Corporate Consultant

## Compound Annual growth Rate (CAGR)

You can use the IRR function to calculate the internal rate of return for a series of values. But the XIRR function is used to determine the internal rate of return when there are a number of irregular payments associated with an investment. The XIRR function is provided as part of the Analysis ToolPak add-in. If you put money into your portfolio, and take some out, then in and out etc. etc. then we're NOT talking about a buy-and-hold return. That makes the calculation of Annualized return more complicated, but there's an MS Excel command for this:
The XIRR command. It goes like this:

=XIRR(A1:A50,B1:B50,0.10)

where the range A1:A50 contains the cash flows
and the range B1:B50 contains the dates
and 0.10 is an initial guess (like 0.10 meaning 10%)
_____

The compound annual growth rate (CAGR) is computed by the formula:
[(Pv / P0) (1/n)]-1
where Pv = Present value
P0 = Beginning value
n = Number of periods
The result is multiplied by 100 to obtain a percentage.
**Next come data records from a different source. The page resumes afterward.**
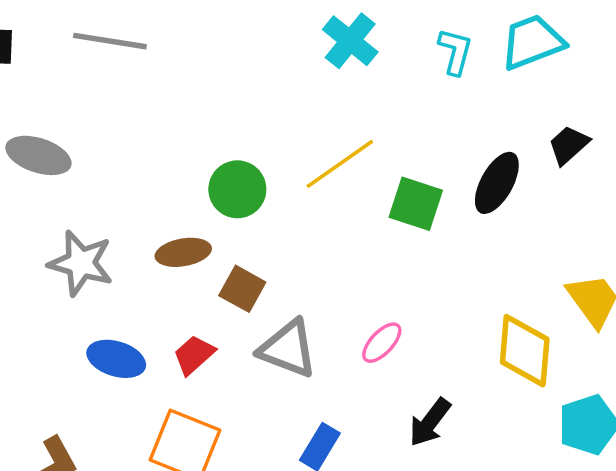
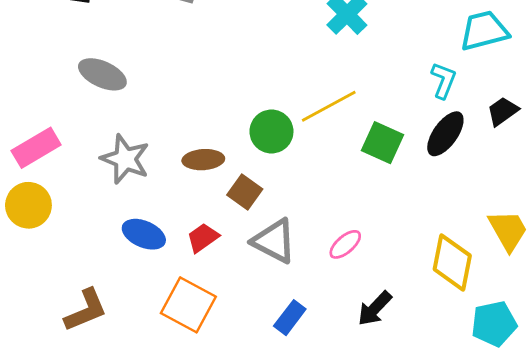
cyan L-shape: (455, 51) -> (443, 80), moved
green circle: (237, 189) -> (271, 132), moved

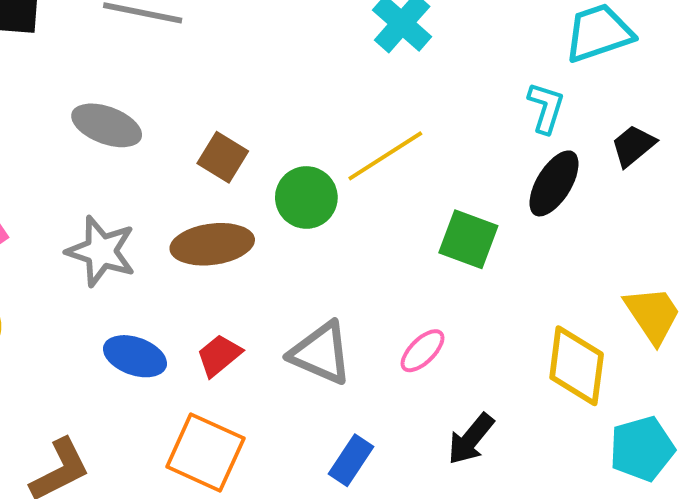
gray ellipse: (102, 74) -> (107, 125), moved
green square: (383, 143) -> (468, 239), moved
brown ellipse: (203, 160) -> (212, 244), size x1.4
brown square: (245, 192) -> (223, 157), moved

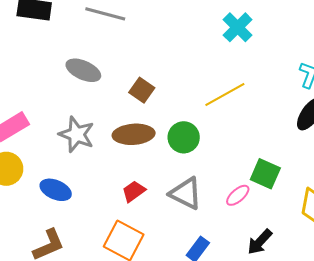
green circle: (306, 197) -> (184, 137), moved
green square: (468, 239) -> (265, 174), moved
blue ellipse: (135, 356) -> (56, 190), moved

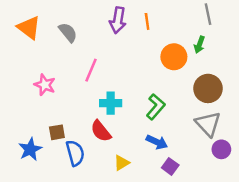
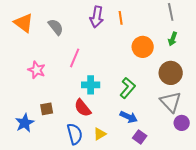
green arrow: (199, 45) -> (173, 39), moved
blue semicircle: (75, 153) -> (75, 134), moved

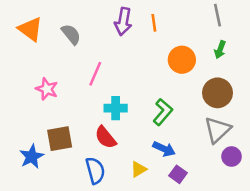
gray triangle: (171, 102) -> (218, 130), turned 30
brown square: (47, 109) -> (60, 139), size x1.5
yellow triangle: (100, 134) -> (139, 169), moved

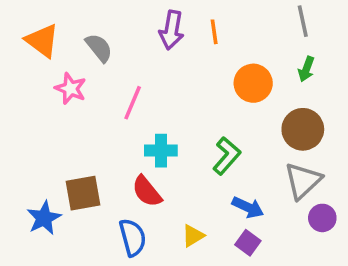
pink star: (47, 89) -> (71, 89), moved
blue arrow: (164, 149) -> (248, 207), moved

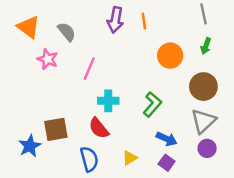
purple circle: (322, 218) -> (207, 148), moved

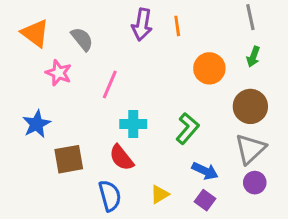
blue star: (30, 146) -> (37, 124), moved

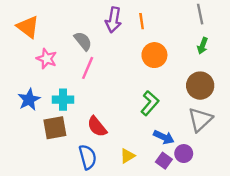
gray semicircle: (82, 39) -> (83, 41), moved
orange circle: (209, 68) -> (154, 55), moved
cyan cross: (133, 124) -> (63, 100), moved
purple circle: (255, 183) -> (184, 154), moved

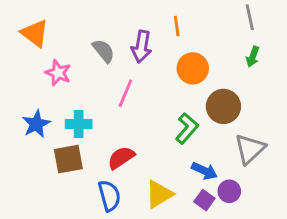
purple arrow: (113, 20) -> (142, 46), moved
pink line: (88, 68) -> (125, 93), moved
brown circle: (200, 86) -> (223, 106), moved
red semicircle: (97, 127) -> (121, 158), turned 95
yellow triangle: (127, 156) -> (159, 194), size x1.5

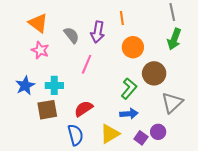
orange triangle: (35, 33) -> (38, 23), moved
green arrow: (253, 57) -> (174, 39), size x1.5
blue arrow: (204, 171) -> (129, 114), moved, turned -30

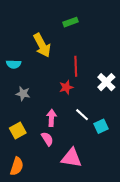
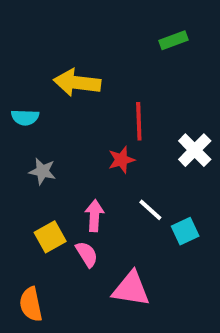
green rectangle: (70, 22) -> (173, 40), moved
yellow arrow: (42, 45) -> (77, 83), turned 125
yellow square: (18, 130) -> (50, 237), moved
orange semicircle: (17, 166) -> (31, 304), turned 150

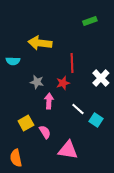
gray star: (42, 171) -> (37, 82), moved
pink arrow: (94, 216) -> (49, 101), moved
cyan square: (185, 231) -> (96, 120), turned -32

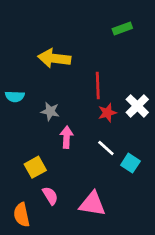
cyan semicircle: (13, 61) -> (15, 96), moved
red star: (63, 83) -> (107, 113), moved
pink semicircle: (45, 132) -> (50, 196), moved

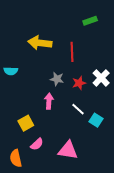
red line: (98, 86) -> (72, 52), moved
gray star: (50, 111) -> (57, 79), moved
pink semicircle: (50, 196) -> (37, 144), turned 80

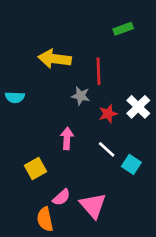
gray star: (57, 79) -> (81, 96), moved
pink semicircle: (37, 144) -> (61, 197), moved
pink triangle: (68, 150) -> (93, 206), turned 40
orange semicircle: (16, 158) -> (45, 219), moved

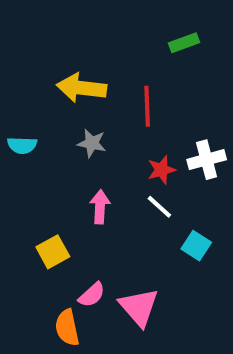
gray star: (81, 96) -> (92, 143), moved
white cross: (138, 107) -> (207, 160), turned 30
white line: (107, 149) -> (159, 207), moved

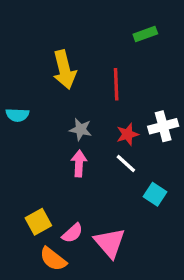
yellow arrow: (82, 88) -> (64, 70), turned -111
gray star: (92, 143) -> (81, 129), moved
yellow square: (53, 252) -> (38, 222), moved
orange semicircle: (67, 328) -> (53, 259), turned -40

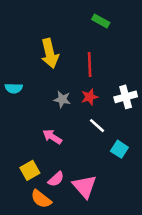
green rectangle: (145, 34) -> (101, 21), moved, turned 49
red star: (128, 134) -> (90, 97), moved
pink arrow: (79, 163) -> (52, 137), moved, turned -60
CAGR, is the year over year growth rate applied to an investment
or other part of a activity over a multiple-year period.
The formula for calculating CAGR using a spreadsheet is
=(Current Value/Base Value)^(1/# of years) - 1
To change the number into a percentage, multiplying by 100.

current value _____ 100
base value _______ 80
number of years ___ 10
Excel formula_____ =((B1/B2)^(1/B3)-1)
Result: __________ 0.023
To change to a percent
=B4*100
Result: 2.26

Thanks, I was looking for the CAGR formula!